Are there any autobiographical references to your grandparents in the film?

I don’t think there are any autobiographical references, but I was a huge fan of my grandmother. She lived a very full and very happy old age, so I have never related to old age with fear. She lived very happy until the day she died and for me this approach to death and aging was super decisive in my way of looking.

The other day a writer sent me a letter and I remembered a clipping that my grandmother had on her nightstand and which is now on my nightstand. How incredible that my grandmother’s obsessions ended up being mine! I will read it [el recorte]: ‘We are passengers (…) in the night / we think that accepting that with resignation means assuming a humiliating defeat, the defeat of finitude and death / But the same autumn, great teacher of the seasons / is in charge of teaching us how to grow old and declining is beautiful / Autumn does not do implants or liposuction on himself / He does not seek to artificially prolong spring. ”

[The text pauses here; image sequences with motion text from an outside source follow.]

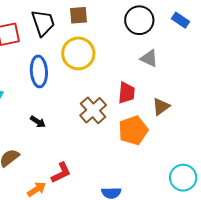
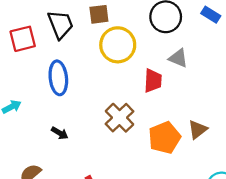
yellow circle: (78, 53) -> (118, 45), moved
red trapezoid: (126, 93) -> (153, 81), moved
brown triangle: (161, 107) -> (198, 130), moved

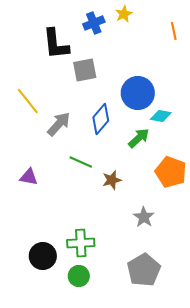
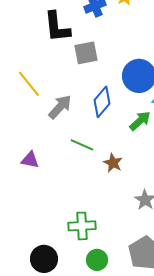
brown star: (112, 180) -> (113, 163), turned -30
black circle: (43, 256) -> (44, 259), moved
green circle: (79, 276) -> (97, 260), moved

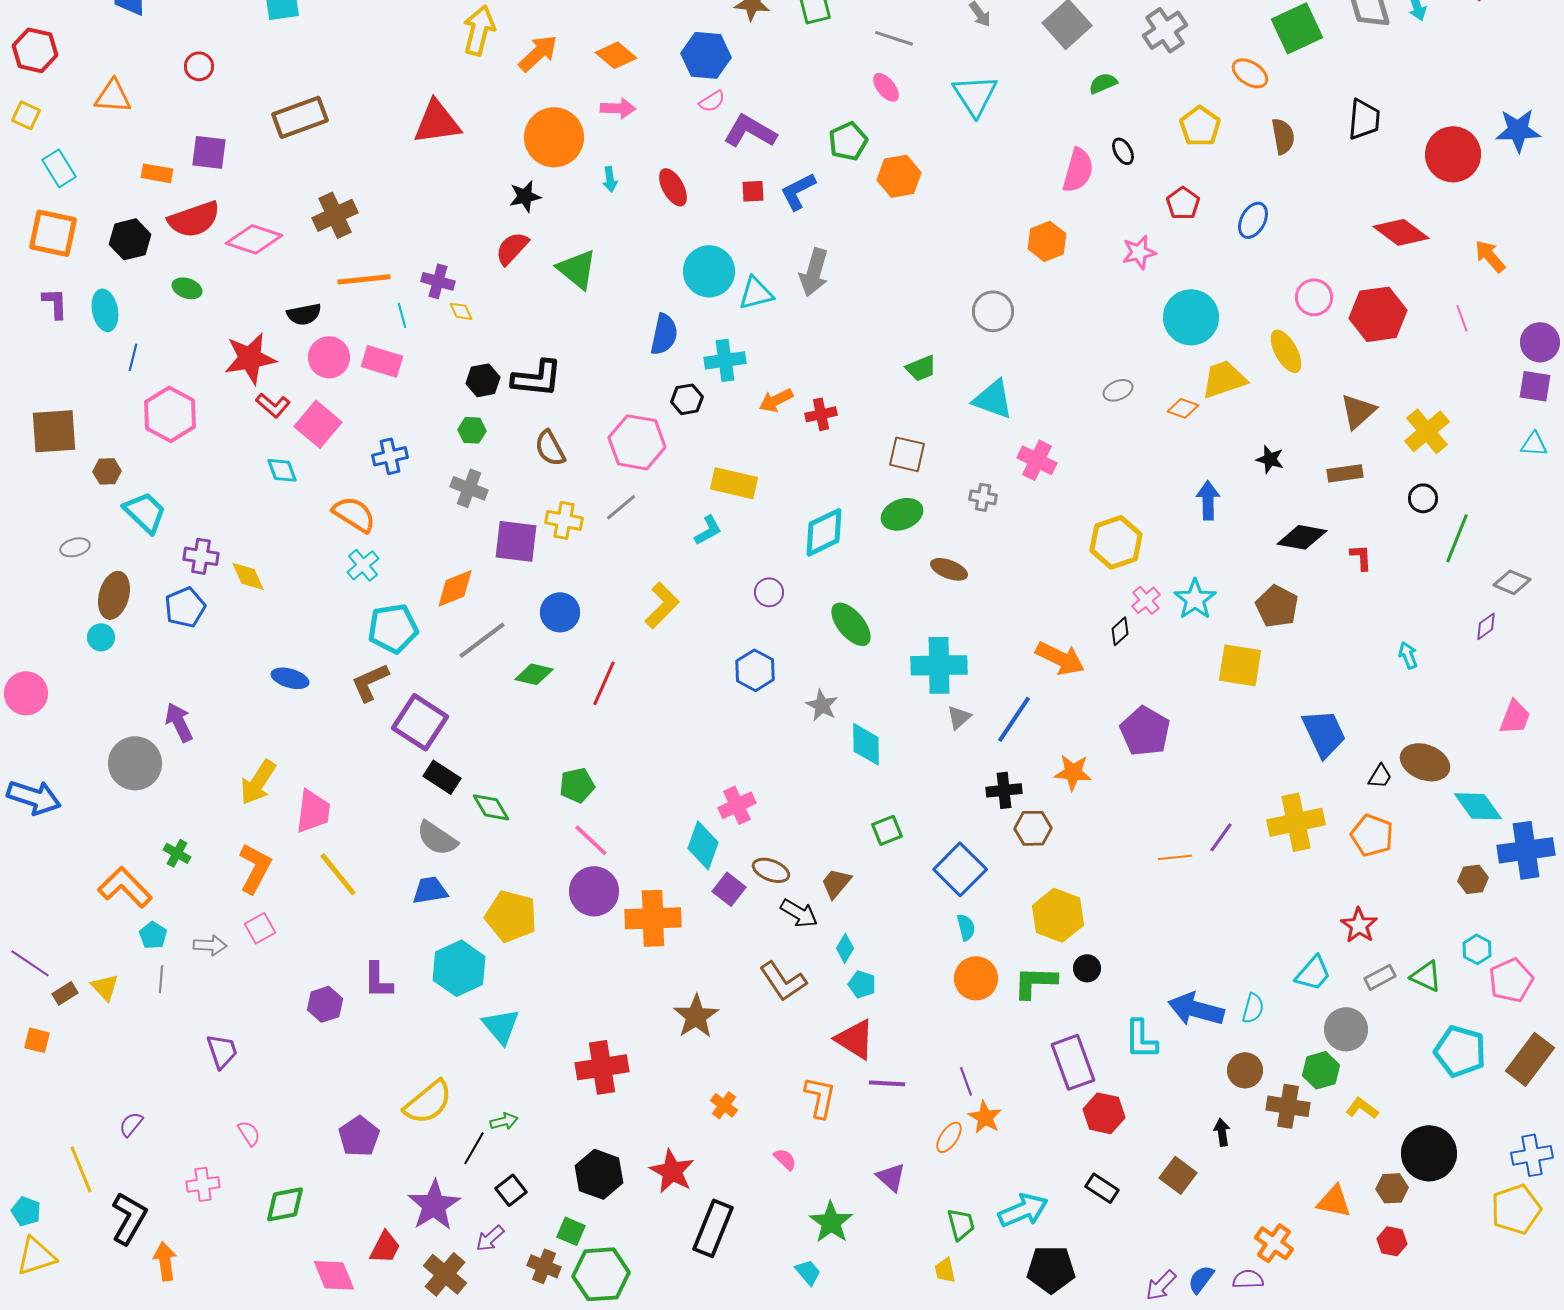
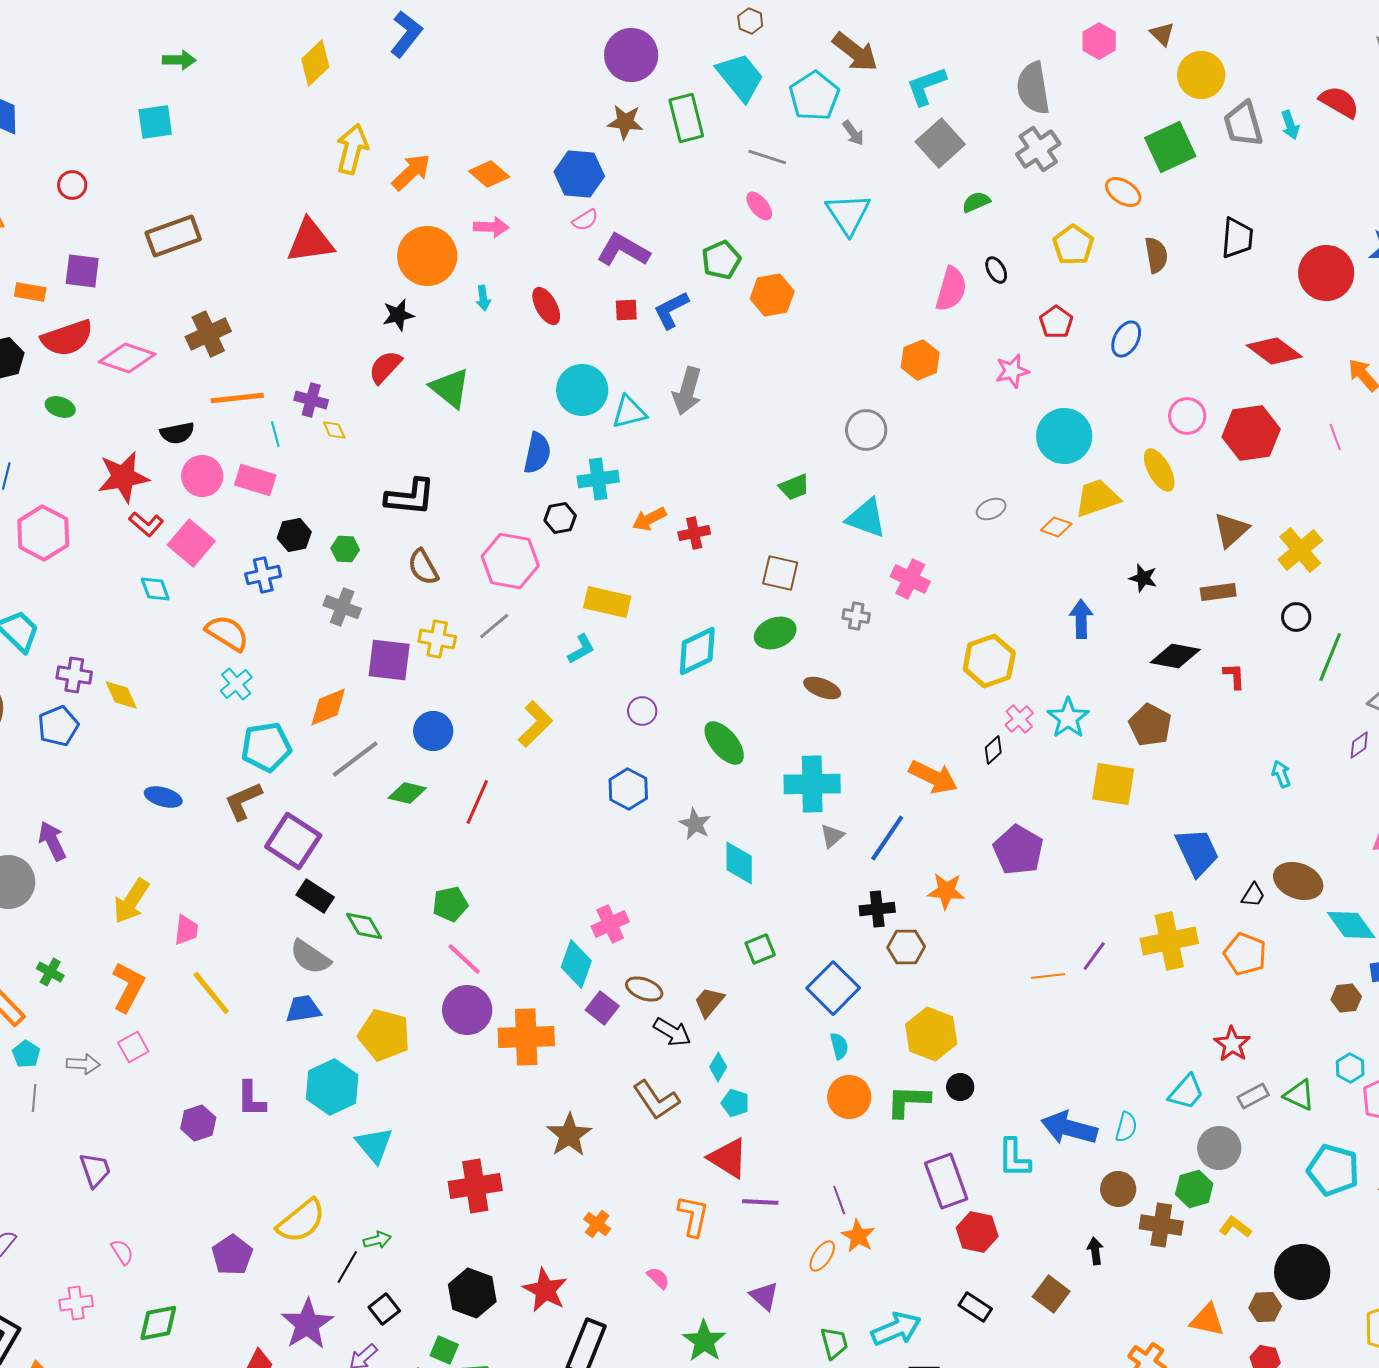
black hexagon: (483, 380) -> (294, 535), moved
pink trapezoid: (313, 811) -> (186, 930), size x0.7

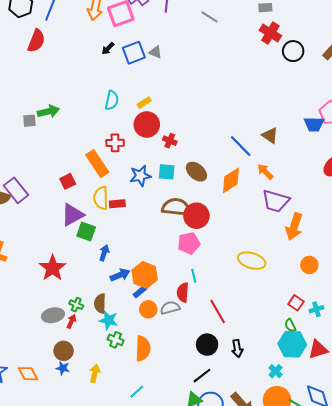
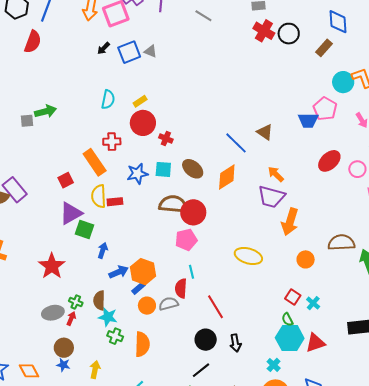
black circle: (293, 51) -> (289, 34), moved
orange arrow: (265, 172) -> (276, 174), moved
cyan cross: (316, 309) -> (313, 303), turned -32

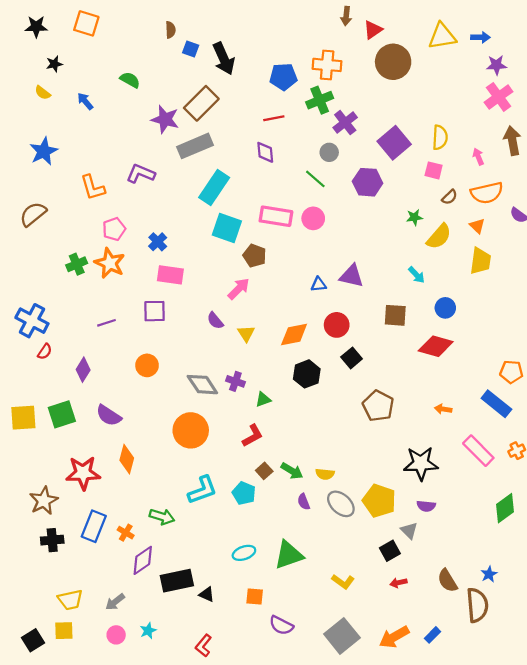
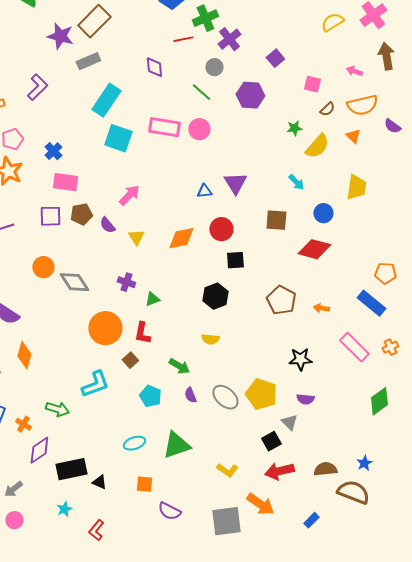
red line: (274, 118) -> (183, 39), moved
yellow semicircle: (440, 137) -> (332, 22), moved, turned -125
purple square: (394, 143) -> (275, 58), size x0.6
gray rectangle: (195, 146) -> (88, 61), size x0.7
pink arrow: (478, 157) -> (354, 71), turned -49
purple L-shape: (141, 174) -> (37, 87), turned 112
brown pentagon: (255, 256) -> (81, 214), moved, turned -30
yellow trapezoid: (480, 261) -> (356, 187), moved
purple triangle: (352, 276) -> (235, 183), turned 45
black square: (352, 358) -> (235, 260), turned 36
black hexagon: (307, 374) -> (215, 296), moved
gray diamond: (202, 385) -> (74, 282), moved
brown pentagon: (378, 406) -> (281, 300), moved
orange circle: (191, 430) -> (105, 328), moved
red L-shape: (252, 436) -> (142, 333), turned 130
black star: (421, 463) -> (300, 359), size x0.7
brown square: (264, 471) -> (130, 360), moved
yellow semicircle: (325, 474) -> (210, 339), moved
cyan pentagon: (244, 493) -> (150, 396), moved
brown semicircle: (447, 581) -> (325, 469), turned 115
red arrow: (398, 583) -> (279, 471), size x1.8
brown semicircle: (477, 605) -> (353, 492), turned -64
cyan star: (148, 631) -> (64, 509), moved
gray square: (342, 636) -> (226, 521), turned 32
orange arrow: (394, 637) -> (260, 504), moved, turned -116

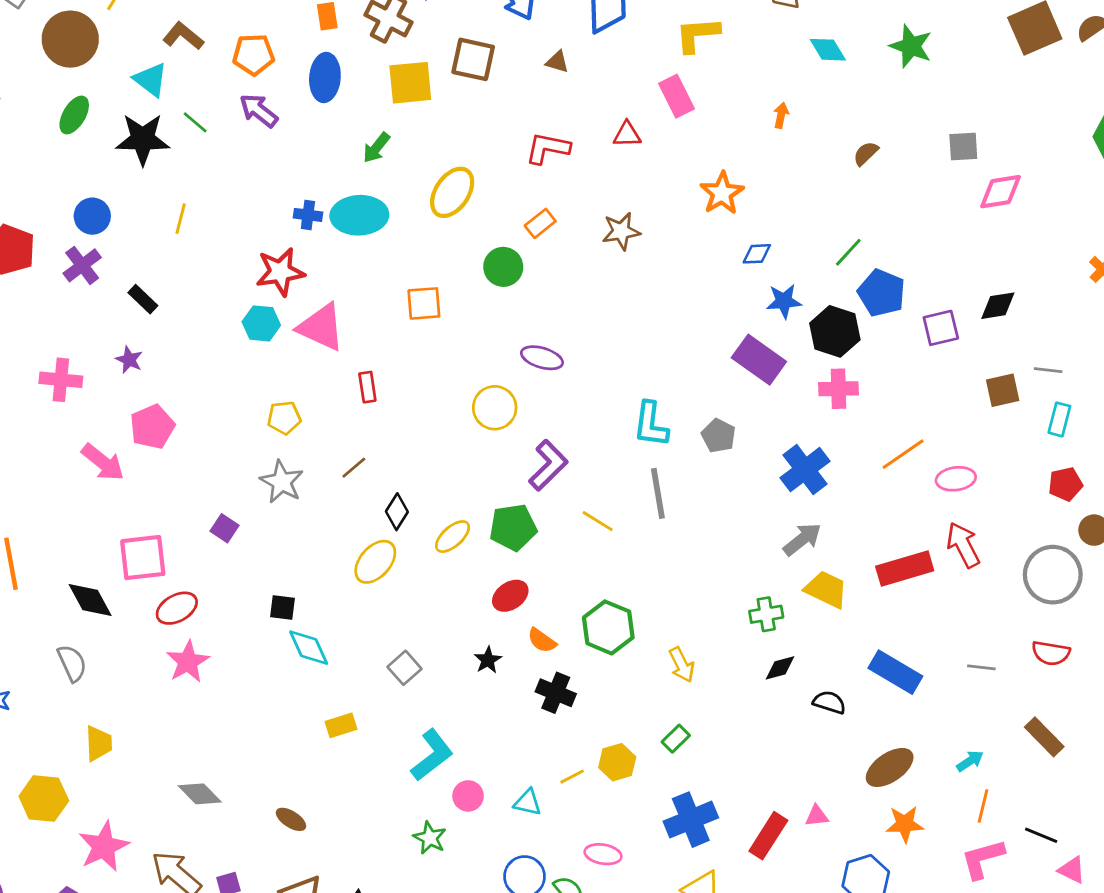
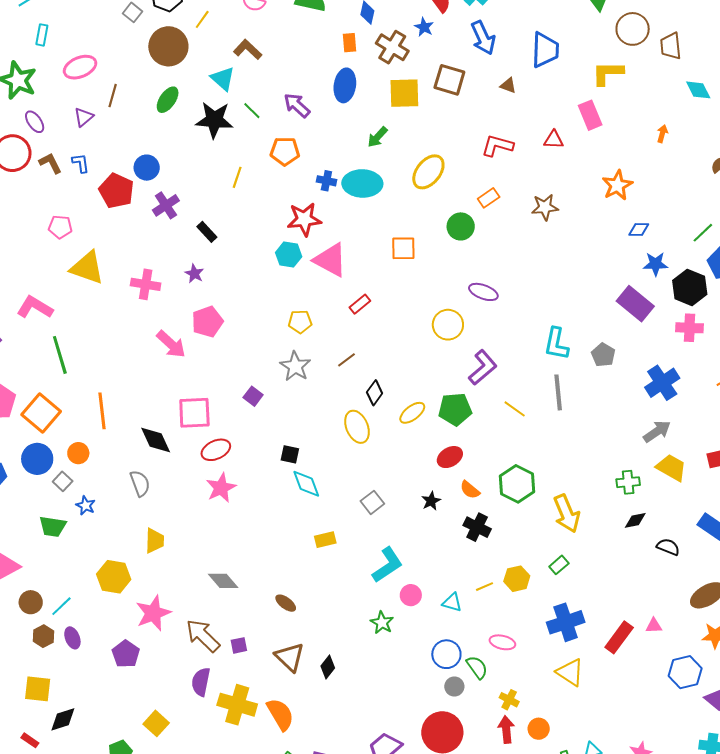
orange pentagon: (254, 55) -> (285, 151), moved
blue circle: (92, 216) -> (147, 168), moved
red rectangle: (367, 387) -> (360, 304), turned 55
yellow ellipse: (375, 562) -> (357, 427), turned -68
yellow arrow: (682, 665) -> (567, 514), size x1.5

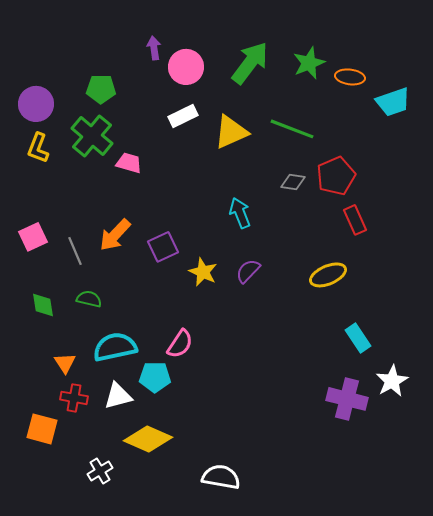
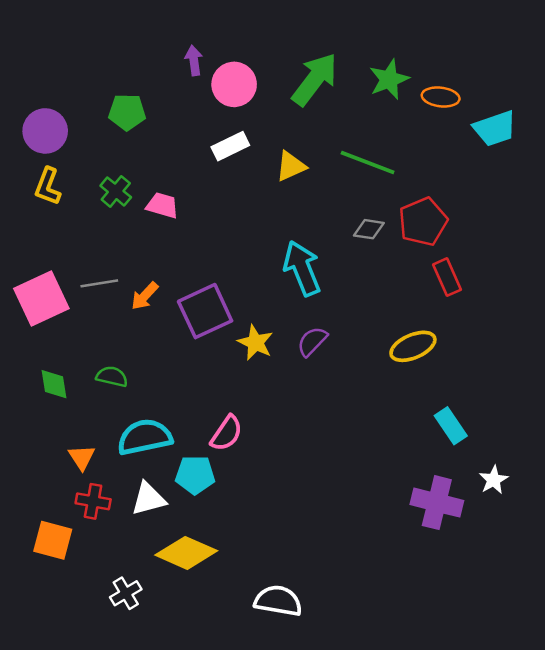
yellow triangle: (231, 132) -> (291, 166), size x0.7
green cross: (92, 136) -> (116, 191), moved, size x0.6
cyan arrow: (240, 213) -> (302, 268), size x1.4
orange arrow: (115, 235) -> (145, 296), size x0.7
pink square: (33, 237) -> (41, 299), size x1.5
purple square: (163, 247) -> (205, 311), size x1.4
gray line: (75, 251) -> (99, 283), moved, turned -76
white star: (392, 381) -> (494, 480), size x0.7

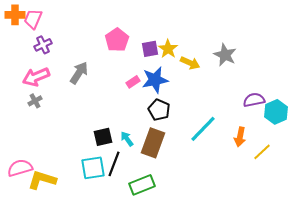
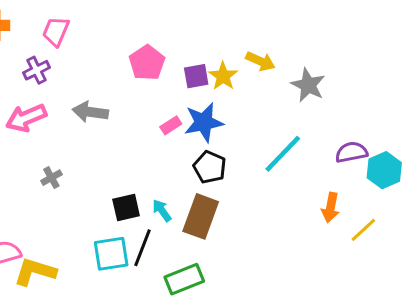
pink trapezoid: (33, 19) -> (56, 31), moved
yellow arrow: (190, 63) -> (260, 61), moved
gray arrow: (79, 73) -> (90, 112), turned -115
gray cross: (35, 101) -> (51, 178), moved
cyan line: (203, 129) -> (283, 154), moved

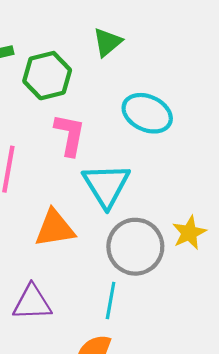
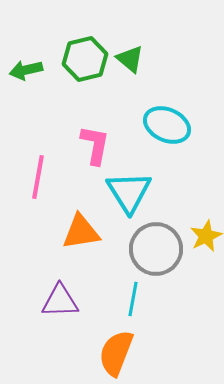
green triangle: (107, 42) -> (130, 59), turned -40
green hexagon: (47, 76) -> (85, 59), moved

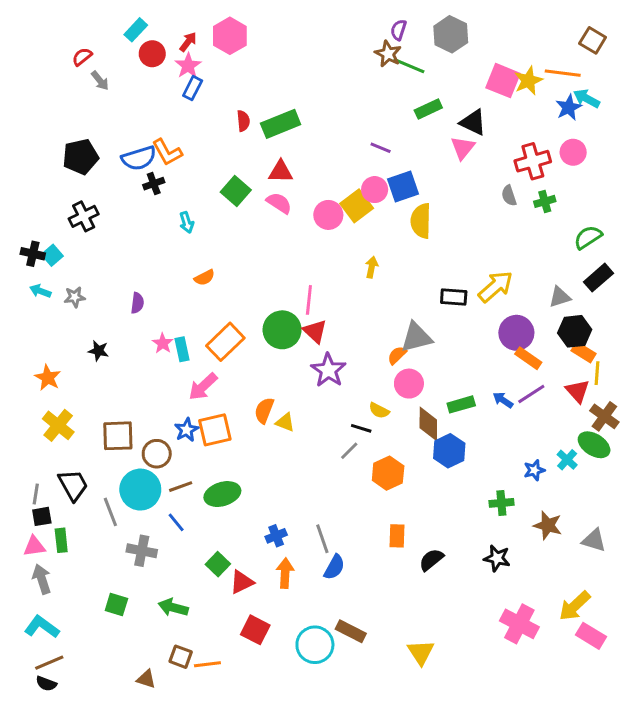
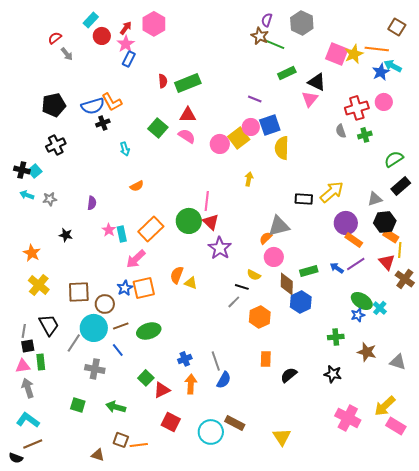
green ellipse: (594, 445) -> (362, 301), moved
gray line: (110, 512) -> (74, 343), turned 54
black semicircle: (46, 684) -> (16, 458), moved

It is an assumingly beautiful old age. My grandmother used to say: ‘Why do you have to take the flower out of the vase because it has withered?’ Why can’t we see how beautiful this other stage also has? There is my visual defense that I want to continue building.

Regarding the creation process, he explained that he learned about the case of Sergio Chamy working as a detective’s assistant. As was?

It was in 2015. He worked different cases and one of them was that of the residence hall. In 2015 we did the investigation, we raised the economic funds and we saw the cases that were arriving, because first it was a series of infiltrated agents, but we were changing the project. In 2017 we started recording.

I used to talk about the importance of asking ‘how old do we want to be’. I ask you that question.

I want to grow old with a desire to live. I feel that the life expectancy has increased in the desire to live. I imagine myself with the desire to film, with the desire to love, with desires, those who are at that age.